You think you quiet son, who fliesIt does not hurt? If a teenager - a good boy who helps at home, and her grandmother through the expensive transfers, and an excellent student, and an example to follow, it can one day break. Such restraint is fraught nervosa, mental disorders.

How to deal with aggression

To begin to understand that the power of nothingdecide. You will come across a wall that lined the child. And to destroy it would be virtually impossible. Find out what causes aggression in adolescents, and then try to make contact with students. Try to talk to the son or daughter quietly, without raising voices. It will set up a child in the right way, it will start to listen to you and will not respond sharply and rude.

If your child tries to speak, notinterrupt it. Let him speak. It was only after the speech stream (abuse) stops, you can start a conversation. Remember, he also has the right to show indignation, irritation, anger, distrust, and similar feelings as you do.

As mentioned above, it is necessary to find ways tofor a splash of negative emotions. To the son did not come home overwrought and evil, to submit it to the athletic training. Boxing, athletics, dancing, swimming, football - all help to get rid of the accumulated emotions. If a child is hyperactive, the only way he would be able to receive a discharge.

What if you can not cope withchild, he does not want to touch or you have doubts about its adequate perception of the world? In this case, without the help of a specialist is indispensable. You have to walk the whole family to a psychologist to understand that you do not.

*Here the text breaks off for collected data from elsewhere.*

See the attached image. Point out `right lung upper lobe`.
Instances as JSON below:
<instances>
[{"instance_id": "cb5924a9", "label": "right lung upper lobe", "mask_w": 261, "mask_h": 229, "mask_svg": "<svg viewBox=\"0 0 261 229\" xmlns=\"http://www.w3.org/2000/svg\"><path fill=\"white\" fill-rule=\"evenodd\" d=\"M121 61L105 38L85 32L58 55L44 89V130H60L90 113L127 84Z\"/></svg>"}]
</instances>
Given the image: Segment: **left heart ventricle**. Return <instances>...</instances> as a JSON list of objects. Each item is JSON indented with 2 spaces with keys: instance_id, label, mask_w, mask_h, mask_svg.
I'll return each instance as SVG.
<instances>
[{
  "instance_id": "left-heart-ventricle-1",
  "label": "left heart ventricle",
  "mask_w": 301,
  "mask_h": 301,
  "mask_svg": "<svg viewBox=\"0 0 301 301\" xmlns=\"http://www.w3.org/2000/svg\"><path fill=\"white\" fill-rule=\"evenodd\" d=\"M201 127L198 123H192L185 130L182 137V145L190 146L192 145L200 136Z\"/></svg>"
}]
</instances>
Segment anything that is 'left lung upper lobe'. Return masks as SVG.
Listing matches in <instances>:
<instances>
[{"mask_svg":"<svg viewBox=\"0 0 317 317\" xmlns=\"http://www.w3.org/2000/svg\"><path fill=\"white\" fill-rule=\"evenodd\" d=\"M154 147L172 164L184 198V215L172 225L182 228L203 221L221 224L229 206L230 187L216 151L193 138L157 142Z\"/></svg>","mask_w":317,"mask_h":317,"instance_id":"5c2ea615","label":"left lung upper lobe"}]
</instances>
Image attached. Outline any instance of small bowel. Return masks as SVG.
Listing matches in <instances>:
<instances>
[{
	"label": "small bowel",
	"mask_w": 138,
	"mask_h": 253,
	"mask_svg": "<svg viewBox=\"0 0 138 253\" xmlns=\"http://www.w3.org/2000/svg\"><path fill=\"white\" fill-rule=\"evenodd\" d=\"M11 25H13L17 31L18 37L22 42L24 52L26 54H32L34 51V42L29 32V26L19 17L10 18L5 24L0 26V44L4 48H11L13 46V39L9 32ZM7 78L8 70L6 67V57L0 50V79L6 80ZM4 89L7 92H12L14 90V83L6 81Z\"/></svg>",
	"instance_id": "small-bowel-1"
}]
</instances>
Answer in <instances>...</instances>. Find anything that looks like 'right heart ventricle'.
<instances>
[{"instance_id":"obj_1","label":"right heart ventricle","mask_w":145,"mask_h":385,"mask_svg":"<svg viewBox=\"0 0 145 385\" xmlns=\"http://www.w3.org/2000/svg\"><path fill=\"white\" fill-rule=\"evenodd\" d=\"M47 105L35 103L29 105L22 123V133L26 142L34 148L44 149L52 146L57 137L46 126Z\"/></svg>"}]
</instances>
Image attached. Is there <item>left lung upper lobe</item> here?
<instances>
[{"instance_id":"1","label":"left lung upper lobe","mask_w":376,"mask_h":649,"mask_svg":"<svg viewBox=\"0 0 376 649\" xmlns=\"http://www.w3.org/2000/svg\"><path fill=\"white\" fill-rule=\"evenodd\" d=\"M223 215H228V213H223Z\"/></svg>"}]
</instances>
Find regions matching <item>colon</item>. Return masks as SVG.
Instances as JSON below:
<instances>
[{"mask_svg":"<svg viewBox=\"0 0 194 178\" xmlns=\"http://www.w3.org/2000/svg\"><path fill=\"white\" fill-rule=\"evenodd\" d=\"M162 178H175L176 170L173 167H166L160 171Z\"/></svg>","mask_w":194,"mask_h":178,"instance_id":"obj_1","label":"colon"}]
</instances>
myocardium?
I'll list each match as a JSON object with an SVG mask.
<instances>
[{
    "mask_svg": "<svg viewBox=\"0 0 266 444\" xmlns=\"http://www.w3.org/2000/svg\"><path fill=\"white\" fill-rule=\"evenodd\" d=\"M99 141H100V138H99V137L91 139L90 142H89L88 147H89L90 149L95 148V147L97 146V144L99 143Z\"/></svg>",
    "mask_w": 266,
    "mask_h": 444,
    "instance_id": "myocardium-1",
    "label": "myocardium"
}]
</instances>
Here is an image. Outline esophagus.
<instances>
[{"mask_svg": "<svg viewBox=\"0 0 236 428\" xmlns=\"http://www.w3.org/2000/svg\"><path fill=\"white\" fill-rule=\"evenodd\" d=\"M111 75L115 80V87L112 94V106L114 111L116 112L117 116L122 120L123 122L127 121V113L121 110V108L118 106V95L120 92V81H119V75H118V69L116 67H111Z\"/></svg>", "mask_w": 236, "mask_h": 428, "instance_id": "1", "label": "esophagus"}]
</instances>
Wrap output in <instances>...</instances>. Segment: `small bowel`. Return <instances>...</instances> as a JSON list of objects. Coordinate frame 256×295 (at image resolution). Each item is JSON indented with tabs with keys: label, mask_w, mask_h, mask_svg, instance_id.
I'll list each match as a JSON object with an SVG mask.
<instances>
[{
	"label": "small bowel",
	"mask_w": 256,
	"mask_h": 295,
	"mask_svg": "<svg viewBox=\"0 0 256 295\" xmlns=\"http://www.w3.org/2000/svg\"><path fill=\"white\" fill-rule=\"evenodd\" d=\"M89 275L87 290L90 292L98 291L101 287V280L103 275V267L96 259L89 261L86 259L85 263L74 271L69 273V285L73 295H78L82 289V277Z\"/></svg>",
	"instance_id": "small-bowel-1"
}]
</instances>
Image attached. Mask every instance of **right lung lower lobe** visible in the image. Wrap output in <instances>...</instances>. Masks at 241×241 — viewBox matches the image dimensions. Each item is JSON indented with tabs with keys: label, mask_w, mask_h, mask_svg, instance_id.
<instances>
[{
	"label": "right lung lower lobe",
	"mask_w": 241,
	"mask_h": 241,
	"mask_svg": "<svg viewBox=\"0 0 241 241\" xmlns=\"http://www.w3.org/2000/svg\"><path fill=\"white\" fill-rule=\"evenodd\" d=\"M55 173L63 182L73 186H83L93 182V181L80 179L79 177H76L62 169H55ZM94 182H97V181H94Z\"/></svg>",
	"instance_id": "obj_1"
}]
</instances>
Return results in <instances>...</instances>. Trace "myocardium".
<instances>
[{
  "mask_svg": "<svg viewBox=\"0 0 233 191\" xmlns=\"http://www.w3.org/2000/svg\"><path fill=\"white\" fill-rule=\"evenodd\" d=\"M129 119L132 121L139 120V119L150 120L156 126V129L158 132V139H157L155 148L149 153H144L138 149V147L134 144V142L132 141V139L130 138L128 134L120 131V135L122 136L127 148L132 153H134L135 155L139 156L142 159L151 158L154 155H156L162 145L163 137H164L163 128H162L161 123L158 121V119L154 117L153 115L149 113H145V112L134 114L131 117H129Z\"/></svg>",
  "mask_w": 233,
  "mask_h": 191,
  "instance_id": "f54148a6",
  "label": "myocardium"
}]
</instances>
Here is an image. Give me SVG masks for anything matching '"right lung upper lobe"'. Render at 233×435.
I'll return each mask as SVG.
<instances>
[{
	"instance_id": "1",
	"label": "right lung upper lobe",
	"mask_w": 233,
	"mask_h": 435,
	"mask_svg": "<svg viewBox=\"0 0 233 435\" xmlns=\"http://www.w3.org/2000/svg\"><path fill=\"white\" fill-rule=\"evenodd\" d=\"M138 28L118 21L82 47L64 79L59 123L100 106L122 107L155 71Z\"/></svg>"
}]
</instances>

Mistakes in upbringing or what not to do parents

Unfortunately, in school and college we do not teachJust as the right to found a family, to raise children, to establish contacts with people. As a result - we act blindly, make a lot of mistakes, which are almost impossible to fix. This also applies to our kids.

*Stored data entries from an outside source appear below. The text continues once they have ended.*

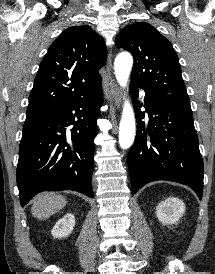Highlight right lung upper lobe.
Returning a JSON list of instances; mask_svg holds the SVG:
<instances>
[{
  "instance_id": "cb5924a9",
  "label": "right lung upper lobe",
  "mask_w": 215,
  "mask_h": 274,
  "mask_svg": "<svg viewBox=\"0 0 215 274\" xmlns=\"http://www.w3.org/2000/svg\"><path fill=\"white\" fill-rule=\"evenodd\" d=\"M103 39L89 26L64 30L40 63L27 112L55 111L91 91L106 62Z\"/></svg>"
}]
</instances>
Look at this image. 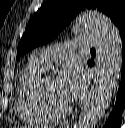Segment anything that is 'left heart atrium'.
<instances>
[{
	"mask_svg": "<svg viewBox=\"0 0 125 128\" xmlns=\"http://www.w3.org/2000/svg\"><path fill=\"white\" fill-rule=\"evenodd\" d=\"M57 80L62 93L69 102L77 100L87 86L86 74L83 68L75 62L66 64Z\"/></svg>",
	"mask_w": 125,
	"mask_h": 128,
	"instance_id": "39dd6f15",
	"label": "left heart atrium"
}]
</instances>
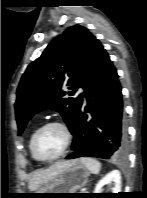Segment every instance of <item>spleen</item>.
I'll return each instance as SVG.
<instances>
[{"mask_svg":"<svg viewBox=\"0 0 147 198\" xmlns=\"http://www.w3.org/2000/svg\"><path fill=\"white\" fill-rule=\"evenodd\" d=\"M81 163L93 174H98L101 169V163L93 158H81Z\"/></svg>","mask_w":147,"mask_h":198,"instance_id":"1","label":"spleen"}]
</instances>
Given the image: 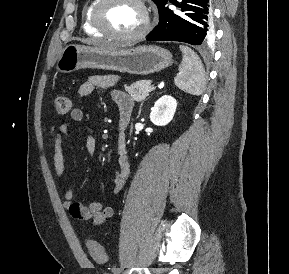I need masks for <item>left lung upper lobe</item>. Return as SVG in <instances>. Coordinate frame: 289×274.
I'll return each instance as SVG.
<instances>
[{
	"mask_svg": "<svg viewBox=\"0 0 289 274\" xmlns=\"http://www.w3.org/2000/svg\"><path fill=\"white\" fill-rule=\"evenodd\" d=\"M158 7V10L161 9V7L164 5V3L167 1V0H152Z\"/></svg>",
	"mask_w": 289,
	"mask_h": 274,
	"instance_id": "5c2ea615",
	"label": "left lung upper lobe"
}]
</instances>
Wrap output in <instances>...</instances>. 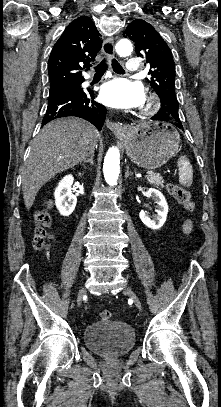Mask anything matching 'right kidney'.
I'll return each instance as SVG.
<instances>
[{
    "label": "right kidney",
    "mask_w": 221,
    "mask_h": 407,
    "mask_svg": "<svg viewBox=\"0 0 221 407\" xmlns=\"http://www.w3.org/2000/svg\"><path fill=\"white\" fill-rule=\"evenodd\" d=\"M73 181L72 175H66L55 189V204L62 216L71 215L77 203V198L72 193Z\"/></svg>",
    "instance_id": "obj_1"
}]
</instances>
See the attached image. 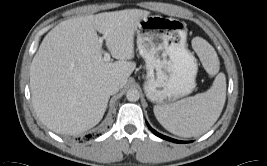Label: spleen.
Returning <instances> with one entry per match:
<instances>
[{
  "instance_id": "obj_1",
  "label": "spleen",
  "mask_w": 267,
  "mask_h": 166,
  "mask_svg": "<svg viewBox=\"0 0 267 166\" xmlns=\"http://www.w3.org/2000/svg\"><path fill=\"white\" fill-rule=\"evenodd\" d=\"M202 62L210 74L219 70V61L214 49L204 42L198 49ZM209 56L212 67L206 60ZM226 100V78L219 73L211 88L204 93L179 100L168 105H155L154 114L158 122L169 132L180 137H194L208 131L219 118Z\"/></svg>"
}]
</instances>
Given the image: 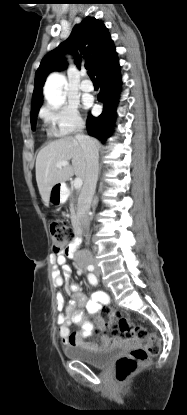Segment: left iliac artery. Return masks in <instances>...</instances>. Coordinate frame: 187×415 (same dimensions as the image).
Listing matches in <instances>:
<instances>
[{
    "label": "left iliac artery",
    "mask_w": 187,
    "mask_h": 415,
    "mask_svg": "<svg viewBox=\"0 0 187 415\" xmlns=\"http://www.w3.org/2000/svg\"><path fill=\"white\" fill-rule=\"evenodd\" d=\"M88 279H89V282L91 284H93V285H96L97 284V279H96V277L93 274H89Z\"/></svg>",
    "instance_id": "obj_1"
}]
</instances>
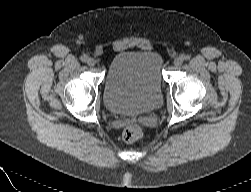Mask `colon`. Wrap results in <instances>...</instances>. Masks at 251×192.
<instances>
[{
	"mask_svg": "<svg viewBox=\"0 0 251 192\" xmlns=\"http://www.w3.org/2000/svg\"><path fill=\"white\" fill-rule=\"evenodd\" d=\"M143 136L142 128L137 124H131L124 128L122 137L126 142H135Z\"/></svg>",
	"mask_w": 251,
	"mask_h": 192,
	"instance_id": "1",
	"label": "colon"
}]
</instances>
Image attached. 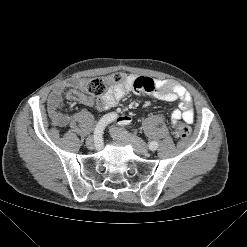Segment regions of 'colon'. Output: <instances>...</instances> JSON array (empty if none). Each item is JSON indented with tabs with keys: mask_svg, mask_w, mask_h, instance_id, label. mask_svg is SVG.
<instances>
[{
	"mask_svg": "<svg viewBox=\"0 0 247 247\" xmlns=\"http://www.w3.org/2000/svg\"><path fill=\"white\" fill-rule=\"evenodd\" d=\"M109 82L117 85H124L129 82V77L124 73H115L109 78L98 77L86 80L83 82L81 89H71L68 92V97L77 100L82 92H87L93 96H100L106 91ZM134 85L141 86L142 83L139 80H136L134 81ZM190 134V127L184 123H180L174 132L175 137L178 139H187Z\"/></svg>",
	"mask_w": 247,
	"mask_h": 247,
	"instance_id": "obj_1",
	"label": "colon"
}]
</instances>
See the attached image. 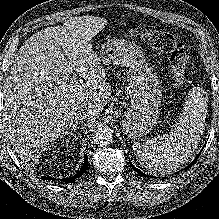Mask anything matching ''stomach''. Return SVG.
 <instances>
[{"label":"stomach","mask_w":219,"mask_h":219,"mask_svg":"<svg viewBox=\"0 0 219 219\" xmlns=\"http://www.w3.org/2000/svg\"><path fill=\"white\" fill-rule=\"evenodd\" d=\"M99 60L104 65L128 68L131 103L121 120L124 133L135 138L150 132L157 120L162 89L141 49L133 41L114 38L101 46Z\"/></svg>","instance_id":"0dacf381"}]
</instances>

But there are a number of rules, which need to knowgood and loving parents. So, for example, so as not to cause aggression in adolescents, should avoid conflicts. Believe me, in most cases, if your parents do the same, you would not have responded better.

  • Negative rating

Speaking to the child that he is stupid, bad, evil, and so on.d, you humiliate him. In this case the teenager perceives your words, as an incentive to action. And if you constantly criticize him, the student will begin to make you all out of spite. Only a few have tried to correct, prove that parents are wrong.

  • ridicule shortcomings

Speaking of her daughter that her excess weight, youIt originates in a bunch of complexes. In no case can not be opened and all the talk about the shortcomings of children. You will be pleased, if my mother will tell you a secret to your husband that you are under 16 years old suffer from enuresis or playing with dolls.

  • Comparison

How about this earlier, not a single personI do not like when it is compared with the more intelligent, successful, beautiful. This causes a protest in the unconscious teenager. Remember once and for all: your child - is different, this is no more. And perhaps, in some it is worse than others. But he also have some talent.

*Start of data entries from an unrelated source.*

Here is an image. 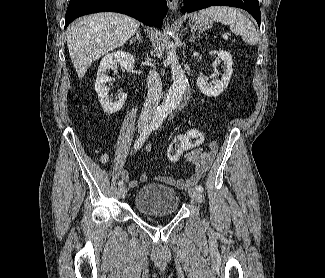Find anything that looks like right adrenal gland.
<instances>
[{
  "label": "right adrenal gland",
  "instance_id": "1",
  "mask_svg": "<svg viewBox=\"0 0 325 278\" xmlns=\"http://www.w3.org/2000/svg\"><path fill=\"white\" fill-rule=\"evenodd\" d=\"M135 41H138L139 43L142 42V41H141V36H140V29H138V30L136 31V36L130 40V43H133V42H135Z\"/></svg>",
  "mask_w": 325,
  "mask_h": 278
}]
</instances>
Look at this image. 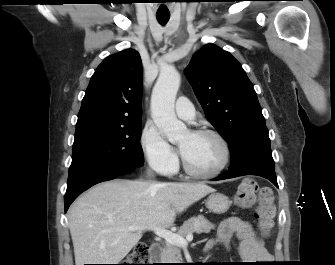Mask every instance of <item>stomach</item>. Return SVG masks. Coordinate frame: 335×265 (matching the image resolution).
Here are the masks:
<instances>
[{
	"mask_svg": "<svg viewBox=\"0 0 335 265\" xmlns=\"http://www.w3.org/2000/svg\"><path fill=\"white\" fill-rule=\"evenodd\" d=\"M231 205V201L225 194L212 192L207 200L206 207L215 214L225 213Z\"/></svg>",
	"mask_w": 335,
	"mask_h": 265,
	"instance_id": "1",
	"label": "stomach"
}]
</instances>
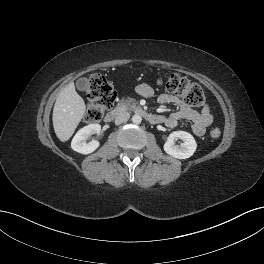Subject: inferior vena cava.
Segmentation results:
<instances>
[{
  "instance_id": "obj_1",
  "label": "inferior vena cava",
  "mask_w": 264,
  "mask_h": 264,
  "mask_svg": "<svg viewBox=\"0 0 264 264\" xmlns=\"http://www.w3.org/2000/svg\"><path fill=\"white\" fill-rule=\"evenodd\" d=\"M130 118V114L128 112H124V113H121L119 114L116 119H115V124L116 125H120L126 121H128Z\"/></svg>"
}]
</instances>
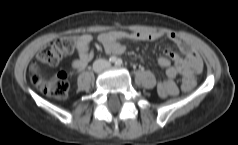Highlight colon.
I'll use <instances>...</instances> for the list:
<instances>
[{
	"mask_svg": "<svg viewBox=\"0 0 238 145\" xmlns=\"http://www.w3.org/2000/svg\"><path fill=\"white\" fill-rule=\"evenodd\" d=\"M75 47V37H61L42 49L36 56L31 66L32 84L41 92L62 99L66 97L69 90L67 75L64 72L48 75L40 70L42 65L54 66L61 59L73 51ZM194 84L190 81L183 80L182 88L185 91L192 89Z\"/></svg>",
	"mask_w": 238,
	"mask_h": 145,
	"instance_id": "5ec220e1",
	"label": "colon"
}]
</instances>
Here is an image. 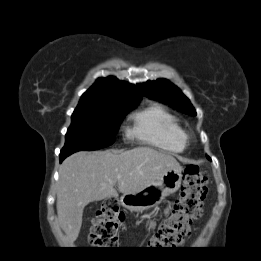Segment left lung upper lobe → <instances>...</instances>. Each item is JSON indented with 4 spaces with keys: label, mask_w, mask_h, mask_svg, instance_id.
I'll use <instances>...</instances> for the list:
<instances>
[{
    "label": "left lung upper lobe",
    "mask_w": 261,
    "mask_h": 261,
    "mask_svg": "<svg viewBox=\"0 0 261 261\" xmlns=\"http://www.w3.org/2000/svg\"><path fill=\"white\" fill-rule=\"evenodd\" d=\"M139 86L143 95L148 98L168 104L170 107L177 109L182 113L192 116L196 115L189 99L182 94L178 87L170 83L168 80L158 79L156 81H147ZM207 158L210 159L209 157Z\"/></svg>",
    "instance_id": "obj_1"
}]
</instances>
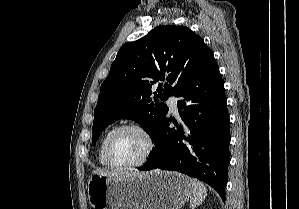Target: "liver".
I'll use <instances>...</instances> for the list:
<instances>
[{"label":"liver","mask_w":299,"mask_h":209,"mask_svg":"<svg viewBox=\"0 0 299 209\" xmlns=\"http://www.w3.org/2000/svg\"><path fill=\"white\" fill-rule=\"evenodd\" d=\"M95 174H101L104 176H108V177H114V178H128V177H139V176H143L146 173L144 172H139V171H133V170H127V171H122V172H109V171H103V170H95L94 171Z\"/></svg>","instance_id":"liver-1"}]
</instances>
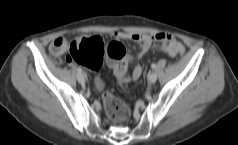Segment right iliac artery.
<instances>
[{"instance_id": "1", "label": "right iliac artery", "mask_w": 238, "mask_h": 145, "mask_svg": "<svg viewBox=\"0 0 238 145\" xmlns=\"http://www.w3.org/2000/svg\"><path fill=\"white\" fill-rule=\"evenodd\" d=\"M77 71H78V73H81V72H82V69H81V68H78Z\"/></svg>"}]
</instances>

By the way, this behavior can cause parentsaggression among adolescents in relation to the man whom the praise. So do not be surprised if your son does not like an excellent student, and the pride of the whole school. It is better to say every night, that the baby - your joy, you will love him as he is, with all its flaws and weaknesses.

  • Showdown

You can not swear, to sort things out with her husband atchild. Otherwise, he will be rude to someone who is weaker in the family, repeating habits and manner of communication aggressor. If mom and dad always consult with each other, make concessions, do not blame the mistakes others and not shift the care of the home, just as a child bude behave.

By following the above rules, you will be able toavoid aggression in adolescents. Last, but most important advice: try to always put yourself in the place of the student. What would you do on the site of his son, if, for example, being bullied at school. What would you do if you took away the other half, as happened with your daughter. Only reversed, you will be able to come into contact with children.